Following Friday’s agreement with the US in which Mexico caved to pressure from President Trump, Lopez expects even more migrants taking to the river, even though they will now be at greater risk of being apprehended once they reach the Mexican side.
“The river traffic goes up and down,” said Lopez, keeping a record of the day’s earnings on a stray piece of cardboard. “Soon it will be way up again.”
In addition to Mexican troops making the crossing for migrants far more difficult, the US Department of Homeland Security also promised to send dozens of Border Patrol agents and other advisers to help Guatemalan authorities set up checkpoints and tighten border security to crack down on migrants traveling through that country.
Candidates in the country’s upcoming presidential elections have seized on the news in their campaigns, stoking fear that the US will send soldiers.

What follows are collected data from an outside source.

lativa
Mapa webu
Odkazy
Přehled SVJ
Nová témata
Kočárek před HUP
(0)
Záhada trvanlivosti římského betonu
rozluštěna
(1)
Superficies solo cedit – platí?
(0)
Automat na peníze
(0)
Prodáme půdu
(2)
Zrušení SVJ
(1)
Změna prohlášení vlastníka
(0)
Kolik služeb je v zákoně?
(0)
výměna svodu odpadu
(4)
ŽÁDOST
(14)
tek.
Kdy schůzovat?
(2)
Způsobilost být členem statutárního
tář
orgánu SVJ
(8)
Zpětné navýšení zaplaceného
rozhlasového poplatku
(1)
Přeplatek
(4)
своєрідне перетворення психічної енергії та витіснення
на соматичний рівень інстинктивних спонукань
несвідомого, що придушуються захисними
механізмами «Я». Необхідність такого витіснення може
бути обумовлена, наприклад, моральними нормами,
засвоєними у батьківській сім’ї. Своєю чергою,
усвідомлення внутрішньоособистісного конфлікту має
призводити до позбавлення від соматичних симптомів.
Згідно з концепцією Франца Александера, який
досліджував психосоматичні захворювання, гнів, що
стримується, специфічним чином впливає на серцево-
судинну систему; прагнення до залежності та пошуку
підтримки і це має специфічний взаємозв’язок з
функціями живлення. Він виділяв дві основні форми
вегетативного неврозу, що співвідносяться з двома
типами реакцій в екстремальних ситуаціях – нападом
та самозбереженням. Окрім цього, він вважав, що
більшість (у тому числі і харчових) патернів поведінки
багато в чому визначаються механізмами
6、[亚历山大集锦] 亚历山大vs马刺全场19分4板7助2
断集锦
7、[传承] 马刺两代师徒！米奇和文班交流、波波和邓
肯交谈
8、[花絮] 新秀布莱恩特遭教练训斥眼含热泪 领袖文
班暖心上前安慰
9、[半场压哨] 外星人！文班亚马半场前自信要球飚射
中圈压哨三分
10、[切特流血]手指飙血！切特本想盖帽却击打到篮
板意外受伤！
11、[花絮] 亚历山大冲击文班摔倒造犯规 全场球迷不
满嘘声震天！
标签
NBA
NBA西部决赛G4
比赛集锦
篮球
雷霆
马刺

A front-page headline in Monday’s Prensa Libre, a Guatemalan daily, read, “We reject American troops” at the border.
“We are selling our sovereignty for the umpteenth time,” said Isaac Farchi, a candidate in Guatemala’s June 16 presidential race, referring to the DHS advisers scheduled to arrive in Guatemala. “I don’t know why Guatemalans think we need foreigners here.”
In the past, Central American migrants crossing through Mexico told stories of being forced to pay bribes to Mexican border officials to make their way to the US. It’s unclear whether the Mexican military presence at the country’s southern border will deter the flow of migrants.
And no one in this border city knows how that will affect the river migrants, although some said they would try to cross at more isolated parts along its 100-mile length.
Last Saturday, a group of Haitians carved out space on the ground outside a ramshackle hotel near the international bridge.
“We just got here a few hours ago, and we have no money or documents,” Larose Yonald, 29, told The Post, adding that he and nine family members had been on the road for two months, mostly walking from Chile, where they had lived for the last two years.
“They don’t like black people in Chile,” he said, adding that the family was headed to the US, where they have relatives in New York and Miami.
“As soon as we get the money, we are crossing by the river,” Yonald said.